## Your assignment
All that is needed is a count of the lines in this data that contain the word "internacionales".

## Working data
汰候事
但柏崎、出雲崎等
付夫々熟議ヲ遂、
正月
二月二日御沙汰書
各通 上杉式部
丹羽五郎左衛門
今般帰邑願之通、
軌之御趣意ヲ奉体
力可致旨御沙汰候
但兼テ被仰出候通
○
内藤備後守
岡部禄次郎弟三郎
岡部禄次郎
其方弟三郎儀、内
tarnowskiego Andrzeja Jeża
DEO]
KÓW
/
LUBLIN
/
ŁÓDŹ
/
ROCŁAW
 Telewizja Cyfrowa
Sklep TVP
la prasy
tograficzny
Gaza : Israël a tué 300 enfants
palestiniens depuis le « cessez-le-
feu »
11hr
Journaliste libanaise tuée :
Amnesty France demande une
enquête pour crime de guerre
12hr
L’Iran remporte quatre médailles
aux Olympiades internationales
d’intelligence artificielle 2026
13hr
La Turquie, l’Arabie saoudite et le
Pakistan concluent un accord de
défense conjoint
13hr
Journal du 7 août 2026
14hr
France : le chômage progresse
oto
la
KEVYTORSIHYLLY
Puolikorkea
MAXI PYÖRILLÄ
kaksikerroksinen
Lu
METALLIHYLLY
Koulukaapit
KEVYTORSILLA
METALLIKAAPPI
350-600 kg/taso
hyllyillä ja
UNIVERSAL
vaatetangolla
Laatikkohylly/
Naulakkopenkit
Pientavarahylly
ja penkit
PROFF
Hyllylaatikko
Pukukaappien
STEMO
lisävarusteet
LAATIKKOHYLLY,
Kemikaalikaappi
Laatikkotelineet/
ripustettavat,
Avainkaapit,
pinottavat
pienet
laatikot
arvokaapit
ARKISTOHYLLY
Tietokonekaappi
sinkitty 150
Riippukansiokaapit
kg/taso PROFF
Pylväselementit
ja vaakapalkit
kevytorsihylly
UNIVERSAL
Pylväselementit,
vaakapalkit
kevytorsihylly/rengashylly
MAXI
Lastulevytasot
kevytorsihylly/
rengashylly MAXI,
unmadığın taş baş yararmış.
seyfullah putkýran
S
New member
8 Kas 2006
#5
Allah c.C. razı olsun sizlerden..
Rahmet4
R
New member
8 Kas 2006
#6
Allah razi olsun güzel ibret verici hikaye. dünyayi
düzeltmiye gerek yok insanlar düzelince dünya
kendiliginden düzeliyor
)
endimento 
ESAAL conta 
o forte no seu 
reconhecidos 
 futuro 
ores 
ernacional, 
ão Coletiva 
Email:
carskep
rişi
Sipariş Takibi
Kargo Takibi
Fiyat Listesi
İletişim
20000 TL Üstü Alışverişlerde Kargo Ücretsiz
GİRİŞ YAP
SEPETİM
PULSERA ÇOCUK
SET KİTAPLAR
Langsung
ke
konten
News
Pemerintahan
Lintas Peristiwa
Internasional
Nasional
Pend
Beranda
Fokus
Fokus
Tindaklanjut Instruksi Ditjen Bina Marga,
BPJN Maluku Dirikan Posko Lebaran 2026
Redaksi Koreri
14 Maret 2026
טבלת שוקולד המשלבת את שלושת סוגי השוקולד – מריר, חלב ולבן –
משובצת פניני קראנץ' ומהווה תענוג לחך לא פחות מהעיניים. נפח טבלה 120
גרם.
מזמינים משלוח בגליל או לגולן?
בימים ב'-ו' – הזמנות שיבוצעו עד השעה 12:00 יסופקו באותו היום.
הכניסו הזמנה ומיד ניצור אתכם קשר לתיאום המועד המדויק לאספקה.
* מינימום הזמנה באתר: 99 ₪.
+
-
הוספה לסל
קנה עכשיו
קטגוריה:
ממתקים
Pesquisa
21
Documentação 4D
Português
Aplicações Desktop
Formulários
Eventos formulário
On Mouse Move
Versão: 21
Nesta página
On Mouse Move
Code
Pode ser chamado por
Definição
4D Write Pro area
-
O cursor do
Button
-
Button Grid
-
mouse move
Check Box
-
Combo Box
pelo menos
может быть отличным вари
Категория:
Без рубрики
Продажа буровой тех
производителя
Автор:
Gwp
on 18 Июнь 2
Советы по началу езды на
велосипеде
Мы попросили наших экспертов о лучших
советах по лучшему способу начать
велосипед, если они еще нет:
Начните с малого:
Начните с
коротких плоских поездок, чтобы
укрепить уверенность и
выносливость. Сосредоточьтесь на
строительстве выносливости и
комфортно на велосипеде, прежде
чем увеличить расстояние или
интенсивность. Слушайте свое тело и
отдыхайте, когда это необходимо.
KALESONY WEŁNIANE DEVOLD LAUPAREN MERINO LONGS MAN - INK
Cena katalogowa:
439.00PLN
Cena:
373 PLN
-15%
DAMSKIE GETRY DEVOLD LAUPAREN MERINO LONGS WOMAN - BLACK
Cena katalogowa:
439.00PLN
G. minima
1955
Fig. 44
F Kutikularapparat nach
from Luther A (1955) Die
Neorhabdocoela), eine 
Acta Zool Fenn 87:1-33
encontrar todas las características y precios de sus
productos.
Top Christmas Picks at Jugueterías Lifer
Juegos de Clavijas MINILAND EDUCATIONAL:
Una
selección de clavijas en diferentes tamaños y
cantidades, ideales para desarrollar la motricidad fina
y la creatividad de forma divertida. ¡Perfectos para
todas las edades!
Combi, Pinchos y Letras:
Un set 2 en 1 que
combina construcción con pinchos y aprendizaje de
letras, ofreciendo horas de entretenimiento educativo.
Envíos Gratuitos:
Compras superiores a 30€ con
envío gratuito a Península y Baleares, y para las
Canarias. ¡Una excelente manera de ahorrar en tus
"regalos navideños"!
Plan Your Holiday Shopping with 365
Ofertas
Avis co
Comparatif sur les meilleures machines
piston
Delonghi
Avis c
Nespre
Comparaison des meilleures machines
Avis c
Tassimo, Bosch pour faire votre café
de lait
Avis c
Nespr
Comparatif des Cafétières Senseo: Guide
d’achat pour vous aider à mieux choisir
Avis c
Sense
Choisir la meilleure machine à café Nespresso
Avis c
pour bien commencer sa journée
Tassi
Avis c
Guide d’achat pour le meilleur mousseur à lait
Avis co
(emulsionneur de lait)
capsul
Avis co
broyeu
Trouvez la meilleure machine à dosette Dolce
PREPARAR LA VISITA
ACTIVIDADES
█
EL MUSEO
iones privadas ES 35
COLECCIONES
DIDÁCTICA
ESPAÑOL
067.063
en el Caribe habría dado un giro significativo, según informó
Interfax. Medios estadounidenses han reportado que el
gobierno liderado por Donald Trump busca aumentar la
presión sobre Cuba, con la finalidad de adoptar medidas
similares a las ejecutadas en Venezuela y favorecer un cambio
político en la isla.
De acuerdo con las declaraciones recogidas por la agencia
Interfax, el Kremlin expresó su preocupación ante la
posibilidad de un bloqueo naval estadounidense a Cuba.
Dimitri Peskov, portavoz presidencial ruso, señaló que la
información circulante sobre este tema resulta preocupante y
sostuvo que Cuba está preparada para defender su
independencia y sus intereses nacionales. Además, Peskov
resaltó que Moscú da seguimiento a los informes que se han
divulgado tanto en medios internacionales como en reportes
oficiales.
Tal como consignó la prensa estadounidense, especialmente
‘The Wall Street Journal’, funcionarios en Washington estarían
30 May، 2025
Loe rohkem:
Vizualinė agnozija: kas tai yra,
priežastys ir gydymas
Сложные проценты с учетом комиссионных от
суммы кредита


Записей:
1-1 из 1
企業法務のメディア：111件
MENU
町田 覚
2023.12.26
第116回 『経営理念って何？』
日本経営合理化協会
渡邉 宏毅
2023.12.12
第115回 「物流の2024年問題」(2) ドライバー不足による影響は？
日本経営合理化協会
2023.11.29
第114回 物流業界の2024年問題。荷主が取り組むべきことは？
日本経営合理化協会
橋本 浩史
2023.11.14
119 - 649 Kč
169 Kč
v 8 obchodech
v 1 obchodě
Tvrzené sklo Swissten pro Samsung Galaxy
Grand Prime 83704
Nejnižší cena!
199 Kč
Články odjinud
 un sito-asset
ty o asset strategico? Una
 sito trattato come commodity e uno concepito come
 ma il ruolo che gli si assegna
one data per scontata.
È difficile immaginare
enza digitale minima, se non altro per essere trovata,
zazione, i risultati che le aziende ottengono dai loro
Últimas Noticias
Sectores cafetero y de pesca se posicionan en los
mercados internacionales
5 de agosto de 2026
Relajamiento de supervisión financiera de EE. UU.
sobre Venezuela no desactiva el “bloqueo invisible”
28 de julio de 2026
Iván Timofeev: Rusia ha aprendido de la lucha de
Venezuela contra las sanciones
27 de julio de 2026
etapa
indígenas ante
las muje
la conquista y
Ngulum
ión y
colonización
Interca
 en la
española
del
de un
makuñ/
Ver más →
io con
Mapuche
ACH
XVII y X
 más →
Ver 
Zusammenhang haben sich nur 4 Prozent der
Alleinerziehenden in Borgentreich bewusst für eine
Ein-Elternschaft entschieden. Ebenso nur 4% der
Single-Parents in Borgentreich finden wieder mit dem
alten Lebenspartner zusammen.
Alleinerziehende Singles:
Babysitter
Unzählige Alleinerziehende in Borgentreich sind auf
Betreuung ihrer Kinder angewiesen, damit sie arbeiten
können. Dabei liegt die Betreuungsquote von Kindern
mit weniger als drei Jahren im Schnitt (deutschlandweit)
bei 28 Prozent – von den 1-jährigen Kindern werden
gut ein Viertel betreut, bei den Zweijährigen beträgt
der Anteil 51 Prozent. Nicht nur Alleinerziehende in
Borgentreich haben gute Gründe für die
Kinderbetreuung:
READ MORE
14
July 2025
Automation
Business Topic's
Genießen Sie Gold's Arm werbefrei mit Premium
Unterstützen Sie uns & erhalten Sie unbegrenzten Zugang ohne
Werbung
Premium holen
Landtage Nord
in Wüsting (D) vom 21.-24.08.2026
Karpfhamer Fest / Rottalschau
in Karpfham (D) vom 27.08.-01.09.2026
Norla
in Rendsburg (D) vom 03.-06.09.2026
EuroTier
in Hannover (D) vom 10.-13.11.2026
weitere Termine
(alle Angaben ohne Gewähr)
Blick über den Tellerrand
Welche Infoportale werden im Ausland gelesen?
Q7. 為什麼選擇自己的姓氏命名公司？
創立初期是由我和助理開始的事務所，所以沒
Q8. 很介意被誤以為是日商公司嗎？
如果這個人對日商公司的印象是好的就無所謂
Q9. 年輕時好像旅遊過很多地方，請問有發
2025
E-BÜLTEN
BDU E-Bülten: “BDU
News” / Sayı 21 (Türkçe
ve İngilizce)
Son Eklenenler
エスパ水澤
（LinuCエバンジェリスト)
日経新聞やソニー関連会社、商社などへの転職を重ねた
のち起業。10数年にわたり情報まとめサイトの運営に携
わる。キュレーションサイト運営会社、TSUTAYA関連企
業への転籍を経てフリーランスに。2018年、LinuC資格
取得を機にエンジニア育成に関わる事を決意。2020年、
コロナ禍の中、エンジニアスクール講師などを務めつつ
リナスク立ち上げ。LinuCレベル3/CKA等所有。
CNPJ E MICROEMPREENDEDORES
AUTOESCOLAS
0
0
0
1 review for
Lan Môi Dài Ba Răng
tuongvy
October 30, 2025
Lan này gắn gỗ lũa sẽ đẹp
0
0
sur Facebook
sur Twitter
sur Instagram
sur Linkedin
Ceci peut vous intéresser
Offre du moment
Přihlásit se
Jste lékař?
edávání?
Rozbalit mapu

## Completed exercise
2